GitHub Repository: probml/pyprobml
Path: blob/master/deprecated/notebooks/VIBDemo2021.ipynb
¹¹⁹² views

Kernel: Python 3

Variational Information Bottleneck Demo

This notebook aims to serve as a modern tutorial introduction to the variational information bottleneck method of Alemi et al 2016.

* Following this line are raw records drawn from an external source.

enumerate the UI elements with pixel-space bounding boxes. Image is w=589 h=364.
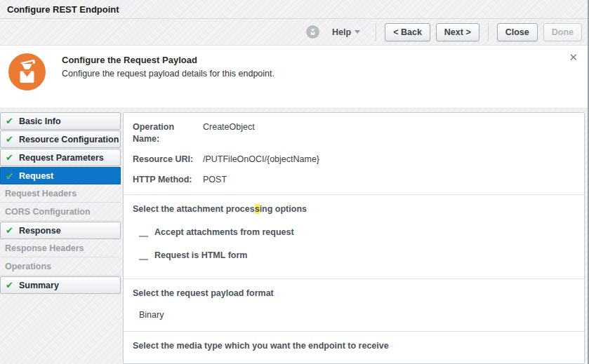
- step-complete-check-icon: ✔: [6, 280, 13, 290]
- sidebar-step-item[interactable]: ✔ Basic Info: [0, 112, 121, 130]
- payload-format-value[interactable]: Binary: [139, 310, 574, 320]
- sidebar-step-label: Response: [19, 226, 61, 236]
- sidebar-step-item[interactable]: ✔ Request: [0, 167, 121, 184]
- step-complete-check-icon: ✔: [6, 116, 13, 126]
- sidebar-step-label: Resource Configuration: [19, 135, 119, 144]
- back-button[interactable]: < Back: [385, 23, 430, 41]
- sidebar-step-label: Request Parameters: [19, 153, 104, 163]
- wizard-header: Configure the Request Payload Configure …: [0, 46, 588, 109]
- field-value: POST: [203, 174, 227, 186]
- sidebar-step-label: Basic Info: [19, 116, 61, 126]
- attachment-option-label: Accept attachments from request: [154, 228, 294, 237]
- request-payload-panel: Operation Name: CreateObject Resource UR…: [123, 112, 585, 364]
- help-label: Help: [332, 27, 351, 37]
- done-button: Done: [543, 23, 582, 41]
- step-complete-check-icon: ✔: [6, 134, 13, 144]
- sidebar-step-item: ✔ Operations: [0, 258, 121, 276]
- checkbox-icon[interactable]: [139, 254, 148, 260]
- toolbar-separator: [488, 23, 489, 41]
- sidebar-step-item[interactable]: ✔ Summary: [0, 276, 121, 294]
- attachment-title-suffix: ing options: [260, 204, 307, 214]
- field-row: Operation Name: CreateObject: [133, 121, 574, 145]
- step-complete-check-icon: ✔: [6, 170, 13, 181]
- field-value: /PUTFileOnOCI/{objectName}: [203, 154, 319, 166]
- attachment-options: Accept attachments from request Request …: [133, 228, 574, 260]
- funnel-glyph: [309, 28, 317, 36]
- sidebar-step-label: Request: [19, 171, 53, 181]
- section-divider: [124, 194, 584, 195]
- close-button[interactable]: Close: [497, 23, 538, 41]
- wizard-step-subtitle: Configure the request payload details fo…: [62, 69, 274, 79]
- toolbar-separator: [376, 23, 376, 41]
- checkbox-icon[interactable]: [139, 231, 148, 237]
- field-label: HTTP Method:: [133, 174, 203, 186]
- attachment-option-checkbox[interactable]: Accept attachments from request: [139, 228, 574, 237]
- window-title: Configure REST Endpoint: [0, 0, 588, 19]
- field-row: Resource URI: /PUTFileOnOCI/{objectName}: [133, 154, 574, 166]
- rest-adapter-mini-icon: [306, 25, 319, 39]
- operation-summary-fields: Operation Name: CreateObject Resource UR…: [133, 121, 574, 186]
- sidebar-step-label: Operations: [5, 262, 51, 271]
- attachment-options-title: Select the attachment processing options: [133, 204, 574, 214]
- sidebar-step-label: Response Headers: [5, 243, 84, 253]
- wizard-header-text: Configure the Request Payload Configure …: [62, 53, 274, 79]
- sidebar-step-item: ✔ Request Headers: [0, 185, 121, 203]
- configure-rest-endpoint-window: Configure REST Endpoint Help < Back Next…: [0, 0, 589, 364]
- step-complete-check-icon: ✔: [6, 152, 13, 163]
- help-menu[interactable]: Help: [332, 27, 360, 37]
- field-value: CreateObject: [203, 121, 255, 145]
- sidebar-step-item[interactable]: ✔ Resource Configuration: [0, 130, 121, 148]
- chevron-down-icon: [355, 30, 360, 34]
- sidebar-step-label: Summary: [19, 281, 59, 290]
- find-highlight: s: [255, 204, 260, 214]
- wizard-step-title: Configure the Request Payload: [62, 55, 274, 65]
- sidebar-step-label: CORS Configuration: [5, 207, 91, 217]
- section-divider: [124, 278, 584, 279]
- wizard-toolbar: Help < Back Next > Close Done: [0, 19, 588, 46]
- step-complete-check-icon: ✔: [6, 225, 13, 236]
- sidebar-step-item[interactable]: ✔ Request Parameters: [0, 149, 121, 166]
- sidebar-step-item: ✔ CORS Configuration: [0, 203, 121, 221]
- field-row: HTTP Method: POST: [133, 174, 574, 186]
- attachment-title-prefix: Select the attachment proces: [133, 204, 255, 214]
- sidebar-step-item: ✔ Response Headers: [0, 240, 121, 257]
- wizard-step-nav: ✔ Basic Info ✔ Resource Configuration ✔ …: [0, 112, 121, 364]
- field-label: Operation Name:: [133, 121, 203, 145]
- payload-format-title: Select the request payload format: [133, 288, 574, 298]
- section-divider: [124, 331, 584, 332]
- wizard-body: ✔ Basic Info ✔ Resource Configuration ✔ …: [0, 109, 588, 364]
- attachment-option-label: Request is HTML form: [154, 251, 247, 260]
- media-type-title: Select the media type which you want the…: [133, 341, 574, 351]
- field-label: Resource URI:: [133, 154, 203, 166]
- sidebar-step-item[interactable]: ✔ Response: [0, 222, 121, 239]
- rest-adapter-icon: [8, 53, 46, 90]
- sidebar-step-label: Request Headers: [5, 189, 77, 198]
- next-button[interactable]: Next >: [436, 23, 479, 41]
- close-icon[interactable]: ✕: [569, 53, 578, 62]
- attachment-option-checkbox[interactable]: Request is HTML form: [139, 251, 574, 260]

Source: https://github.com/alexalemi/vib_demo/blob/master/VIBDemo2021.ipynb

Setup

We'll use pip to upgrade several packages. Its recommended to select a GPU runtype above. Use Runtime -> Change runtime type -> GPU before running this notebook.

Installs

In [2]:


!pip install --upgrade flax optax einops

Out[2]:

Requirement already satisfied: flax in /usr/local/lib/python3.7/dist-packages (0.3.6)
Requirement already satisfied: optax in /usr/local/lib/python3.7/dist-packages (0.1.0)
Requirement already satisfied: einops in /usr/local/lib/python3.7/dist-packages (0.4.0)
Requirement already satisfied: matplotlib in /usr/local/lib/python3.7/dist-packages (from flax) (3.2.2)
Requirement already satisfied: jax>=0.2.21 in /usr/local/lib/python3.7/dist-packages (from flax) (0.2.25)
Requirement already satisfied: numpy>=1.12 in /usr/local/lib/python3.7/dist-packages (from flax) (1.19.5)
Requirement already satisfied: msgpack in /usr/local/lib/python3.7/dist-packages (from flax) (1.0.3)
Requirement already satisfied: absl-py in /usr/local/lib/python3.7/dist-packages (from jax>=0.2.21->flax) (0.12.0)
Requirement already satisfied: opt-einsum in /usr/local/lib/python3.7/dist-packages (from jax>=0.2.21->flax) (3.3.0)
Requirement already satisfied: typing-extensions in /usr/local/lib/python3.7/dist-packages (from jax>=0.2.21->flax) (3.10.0.2)
Requirement already satisfied: scipy>=1.2.1 in /usr/local/lib/python3.7/dist-packages (from jax>=0.2.21->flax) (1.4.1)
Requirement already satisfied: jaxlib>=0.1.37 in /usr/local/lib/python3.7/dist-packages (from optax) (0.1.71+cuda111)
Requirement already satisfied: chex>=0.0.4 in /usr/local/lib/python3.7/dist-packages (from optax) (0.1.0)
Requirement already satisfied: six in /usr/local/lib/python3.7/dist-packages (from absl-py->jax>=0.2.21->flax) (1.15.0)
Requirement already satisfied: dm-tree>=0.1.5 in /usr/local/lib/python3.7/dist-packages (from chex>=0.0.4->optax) (0.1.6)
Requirement already satisfied: toolz>=0.9.0 in /usr/local/lib/python3.7/dist-packages (from chex>=0.0.4->optax) (0.11.2)
Requirement already satisfied: flatbuffers<3.0,>=1.12 in /usr/local/lib/python3.7/dist-packages (from jaxlib>=0.1.37->optax) (2.0)
Requirement already satisfied: kiwisolver>=1.0.1 in /usr/local/lib/python3.7/dist-packages (from matplotlib->flax) (1.3.2)
Requirement already satisfied: pyparsing!=2.0.4,!=2.1.2,!=2.1.6,>=2.0.1 in /usr/local/lib/python3.7/dist-packages (from matplotlib->flax) (3.0.6)
Requirement already satisfied: python-dateutil>=2.1 in /usr/local/lib/python3.7/dist-packages (from matplotlib->flax) (2.8.2)
Requirement already satisfied: cycler>=0.10 in /usr/local/lib/python3.7/dist-packages (from matplotlib->flax) (0.11.0)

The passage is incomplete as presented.